Die Neun reckten nun ebenso wie ihr Anführer die Hände gen Decke. Ein kehliges Summen überkam dessen Lippen, hallte von den rauen, nackten Wänden wider. Was versprach er sich von diesen Séancen? War er wirklich so irrsinnig zu glauben, er würde dadurch den Gott der Nacht zurückholen? Mich schauderte.
Ich hatte genug gesehen und in Erfahrung gebracht.
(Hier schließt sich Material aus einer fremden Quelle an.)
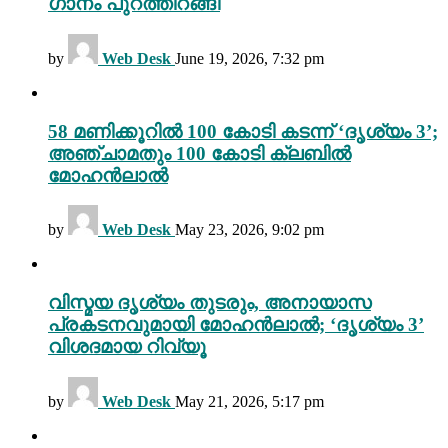
ഗാനം പുറത്തിറങ്ങി
by
Web Desk
June 19, 2026, 7:32 pm
58 മണിക്കൂറിൽ 100 കോടി കടന്ന് ‘ദൃശ്യം 3’;
അഞ്ചാമതും 100 കോടി ക്ലബിൽ
മോഹൻലാൽ
by
Web Desk
May 23, 2026, 9:02 pm
വിസ്മയ ദൃശ്യം തുടരും, അനായാസ
പ്രകടനവുമായി മോഹൻലാൽ; ‘ദൃശ്യം 3’
വിശദമായ റിവ്യൂ
by
Web Desk
May 21, 2026, 5:17 pm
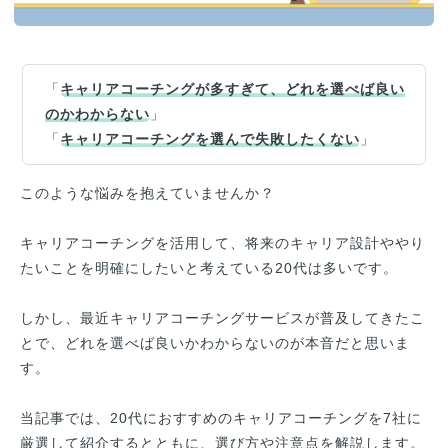
「
キャリアコーチングが多すぎて、どれを選べば良い
のかわからない
」
「
キャリアコーチングを選んで失敗したくない
」
このような悩みを抱えていませんか？
キャリアコーチングを活用して、将来のキャリア設計ややり
たいことを明確にしたいと考えている20代は多いです。
しかし、最近キャリアコーチングサービスが普及してきたこ
とで、どれを選べば良いかわからないのが本音だと思いま
す。
当記事では、20代におすすめのキャリアコーチングを7社に
厳選して紹介するとともに、選び方や注意点を解説します。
Noch ein Zyklus. Sie würden sich wieder treffen, um ein weiteres dieser Rituale abzuhalten. Und ich wusste, wen ich am Leben lassen musste, auch wenn mir mein Bauchgefühl zuflüsterte, dass er es war, den ich zuerst seines Lebens berauben sollte.
Sobald das Krähennest erneut die Stimme als Kollektiv erhob und ein schauriger Gesang die Fabrikhalle erfüllte, wandte ich mich ab und machte mich schattengleich auf den Rückweg.